In addition to the pilot with its client, Wells Fargo held a similar discussion group with its own employees. It measured results in several ways, assessing employees’ satisfaction with the meeting, what they learned, and how likely they were to take a positive action in response to the peer discussion.

“We received good remarks; there were high levels of satisfaction. Employees said they like hearing from others like them,” Wineland says. He adds that action rates, such as for increasing contributions to the plan, were twice as high as those following normal lecture-style group meetings and in line with action rates seen after employee one-on-one meetings with counselors. 

“A fresh approach is energizing to them,” Wineland adds. “And, I think there’s definitely something to using social norms and people valuing and trusting those like them.”

Steve Jenks, head of marketing at Empower Retirement, in Denver, says Empower also has found peers to be very powerful motivators for retirement plan participants. Empower has made available to all clients over the last year-and-a-half a feature called “How Do I Compare?”

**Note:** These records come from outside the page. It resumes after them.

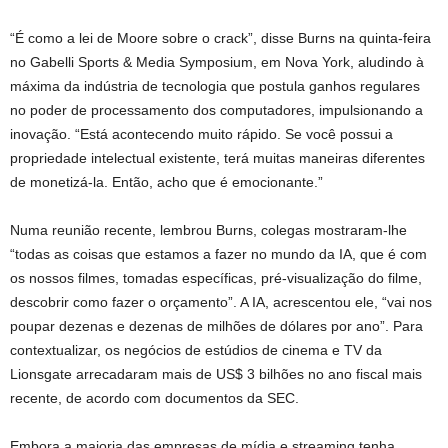
“É como a lei de Moore sobre o crack”, disse Burns na quinta-feira
no Gabelli Sports & Media Symposium, em Nova York, aludindo à
máxima da indústria de tecnologia que postula ganhos regulares
no poder de processamento dos computadores, impulsionando a
inovação. “Está acontecendo muito rápido. Se você possui a
propriedade intelectual existente, terá muitas maneiras diferentes
de monetizá-la. Então, acho que é emocionante.”
Numa reunião recente, lembrou Burns, colegas mostraram-lhe
“todas as coisas que estamos a fazer no mundo da IA, que é com
os nossos filmes, tomadas específicas, pré-visualização do filme,
descobrir como fazer o orçamento”. A IA, acrescentou ele, “vai nos
poupar dezenas e dezenas de milhões de dólares por ano”. Para
contextualizar, os negócios de estúdios de cinema e TV da
Lionsgate arrecadaram mais de US$ 3 bilhões no ano fiscal mais
recente, de acordo com documentos da SEC.
Embora a maioria das empresas de mídia e streaming tenha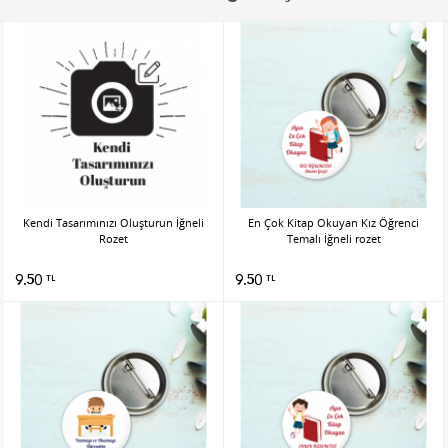
Kendi Tasarımınızı Oluşturun İğneli
En Çok Kitap Okuyan Kız Öğrenci
Rozet
Temalı İğneli rozet
9.50
9.50
TL
TL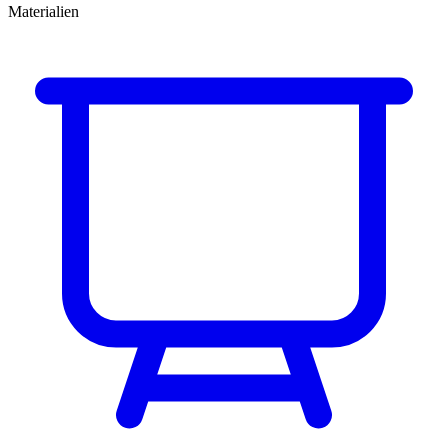
Materialien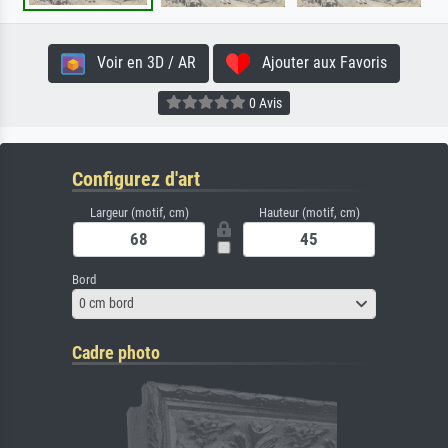
Voir en 3D / AR
Ajouter aux Favoris
0 Avis
Configurez d'art
Largeur (motif, cm)
Hauteur (motif, cm)
Bord
0 cm bord
Cadre photo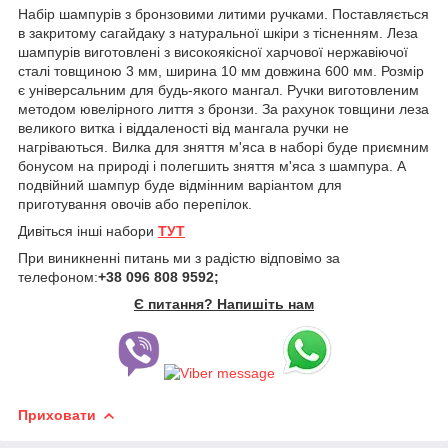
Набір шампурів з бронзовими литими ручками. Поставляється
в закритому сагайдаку з натуральної шкіри з тісненням. Леза
шампурів виготовлені з високоякісної харчової нержавіючої
сталі товщиною 3 мм, ширина 10 мм довжина 600 мм. Розмір
є універсальним для будь-якого мангал. Ручки виготовленим
методом ювелірного лиття з бронзи. За рахунок товщини леза
великого витка і віддаленості від мангала ручки не
нагріваються. Вилка для зняття м'яса в наборі буде приємним
бонусом на природі і полегшить зняття м'яса з шампура. А
подвійний шампур буде відмінним варіантом для
приготування овочів або перепілок.
Дивіться інші набори
ТУТ
При виникненні питань ми з радістю відповімо за
телефоном:
+38 096 808 9592;
Є питання? Напишіть нам
Приховати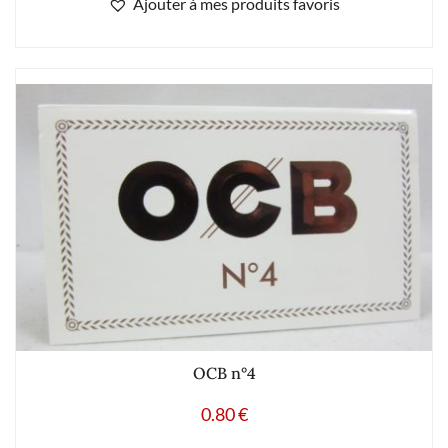
Ajouter à mes produits favoris
OCB n°4
0.80
€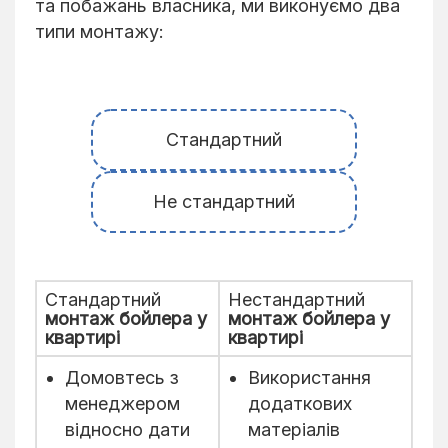
та побажань власника, ми виконуємо два
типи монтажу:
Стандартний
Не стандартний
Стандартний
Нестандартний
монтаж бойлера у
монтаж бойлера у
квартирі
квартирі
Домовтесь з
Використання
менеджером
додаткових
відносно дати
матеріалів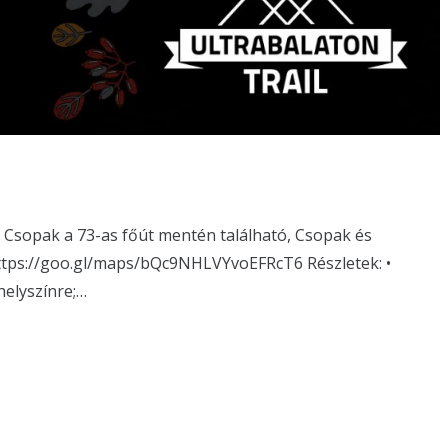
sopak a 73-as főút mentén található, Csopak és
ttps://goo.gl/maps/bQc9NHLVYvoEFRcT6 Részletek: •
helyszínre;…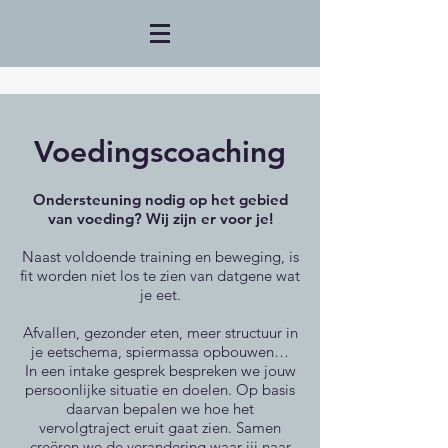
Voedingscoaching
Ondersteuning nodig op het gebied
van voeding? Wij zijn er voor je!
Naast voldoende training en beweging, is
fit worden niet los te zien van datgene wat
je eet.
Afvallen, gezonder eten, meer structuur in
je eetschema, spiermassa opbouwen…
In een intake gesprek bespreken we jouw
persoonlijke situatie en doelen. Op basis
daarvan bepalen we hoe het
vervolgtraject eruit gaat zien. Samen
creëren we de verandering waar jij naar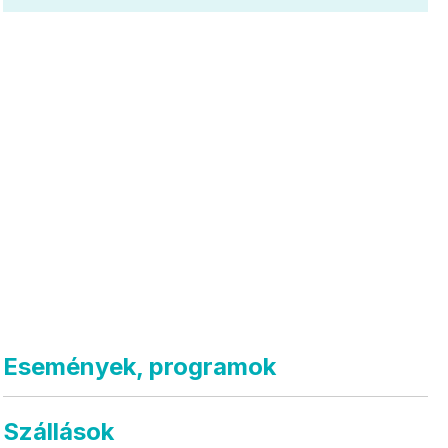
Események, programok
Szállások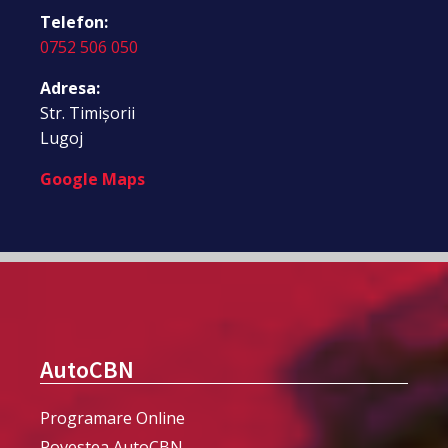
Telefon:
0752 506 050
Adresa:
Str. Timișorii
Lugoj
Google Maps
AutoCBN
Programare Online
Povestea AutoCBN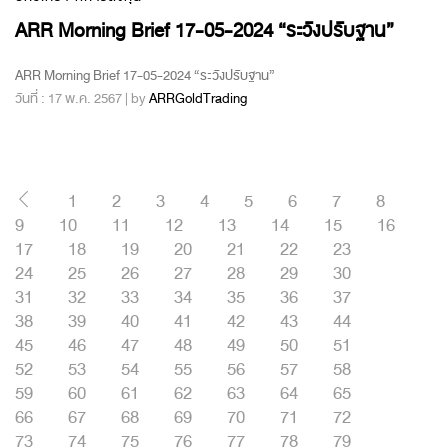
ARR Morning Brief 17-05-2024 “ระวังปรับฐาน”
ARR Morning Brief 17-05-2024 “ระวังปรับฐาน”
วันที่ : 17 พ.ค. 2567 | by
ARRGoldTrading
1
2
3
4
5
6
7
8
9
10
11
12
13
14
15
16
17
18
19
20
21
22
23
24
25
26
27
28
29
30
31
32
33
34
35
36
37
38
39
40
41
42
43
44
45
46
47
48
49
50
51
52
53
54
55
56
57
58
59
60
61
62
63
64
65
66
67
68
69
70
71
72
73
74
75
76
77
78
79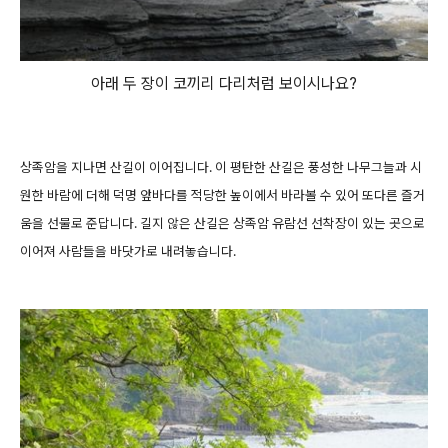
아래 두 장이 코끼리 다리처럼 보이시나요?
상족암을 지나면 산길이 이어집니다. 이 평탄한 산길은 풍성한 나무그늘과 시
원한 바람에 더해 덕명 앞바다를 적당한 높이에서 바라볼 수 있어 또다른 즐거
움을 선물로 준답니다. 길지 않은 산길은 상족암 유람선 선착장이 있는 곳으로
이어져 사람들을 바닷가로 내려놓습니다.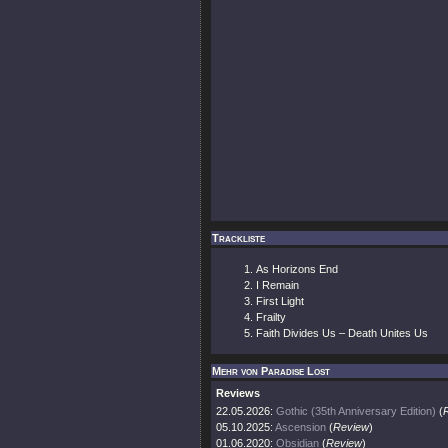
Trackliste
As Horizons End
I Remain
First Light
Frailty
Faith Divides Us – Death Unites Us
Mehr von Paradise Lost
Reviews
22.05.2026:
Gothic (35th Anniversary Edition)
(
05.10.2025:
Ascension
(
Review
)
01.06.2020:
Obsidian
(
Review
)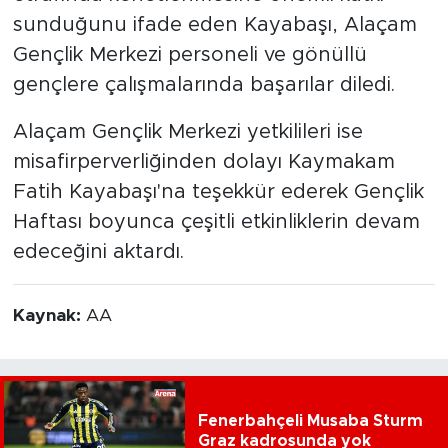
sunduğunu ifade eden Kayabaşı, Alaçam
Gençlik Merkezi personeli ve gönüllü
gençlere çalışmalarında başarılar diledi.
Alaçam Gençlik Merkezi yetkilileri ise
misafirperverliğinden dolayı Kaymakam
Fatih Kayabaşı'na teşekkür ederek Gençlik
Haftası boyunca çeşitli etkinliklerin devam
edeceğini aktardı.
Kaynak:
AA
Fenerbahçeli Musaba Sturm
Graz kadrosunda yok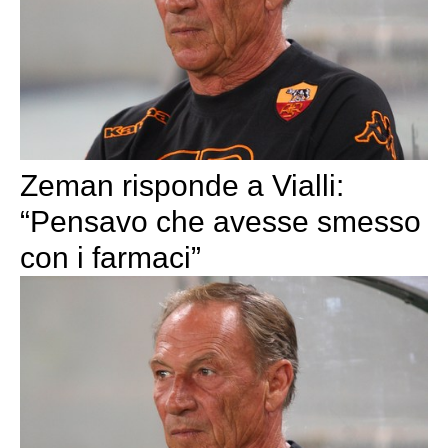
Zeman risponde a Vialli:
“Pensavo che avesse smesso
con i farmaci”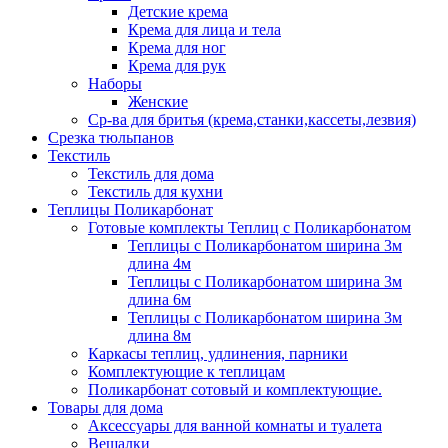
Детские крема
Крема для лица и тела
Крема для ног
Крема для рук
Наборы
Женские
Ср-ва для бритья (крема,станки,кассеты,лезвия)
Срезка тюльпанов
Текстиль
Текстиль для дома
Текстиль для кухни
Теплицы Поликарбонат
Готовые комплекты Теплиц с Поликарбонатом
Теплицы с Поликарбонатом ширина 3м
длина 4м
Теплицы с Поликарбонатом ширина 3м
длина 6м
Теплицы с Поликарбонатом ширина 3м
длина 8м
Каркасы теплиц, удлинения, парники
Комплектующие к теплицам
Поликарбонат сотовый и комплектующие.
Товары для дома
Аксессуары для ванной комнаты и туалета
Вешалки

The theory behind the offering ties to a theory presented in 1954 by Leon Festinger: individuals evaluate their own opinions and abilities by comparing themselves to others in order to reduce uncertainty in these domains, and learn how to define the self. Jenks says when talking to plan sponsors, he’s found that they are often approached by employees asking “What should I do?” regarding their retirement plan, and often they say, “Will you tell me what other people are doing?”

The peer comparison tool, available on the home page of Empower’s website for plan participants, shows them what their actions look like compared to people of similar age, gender and income, and shows them the pre-retirement income they are on track to replace in retirement compared to their peer group, then gives them the option to increase their savings.

According to Jenks, last year, the first full year the tool was available, Empower saw 12% of online deferral increases were generated by this tool, and the amount of the increase was higher than for participants who increased their deferrals without using the tool—25% increase compared to 18%.

Jenks says Empower has seen that peer comparisons have a universal appeal to all demographic groups, but, anecdotally, it is probably most powerful for Millennials. “They are a demographic that is more used to openness and comparison than older generations,” he notes.

An important point to note, according to Jenks, is if individuals are compared to others who are doing better, they will be driven upward in actions. “The important point is to compare people to the best, not just the average,” he says. “If you compare them to the average, you’ll get a bunch of ‘C’ students. Compare them to the ‘A’ students and give them ability to easily make a change, and they’ll act.”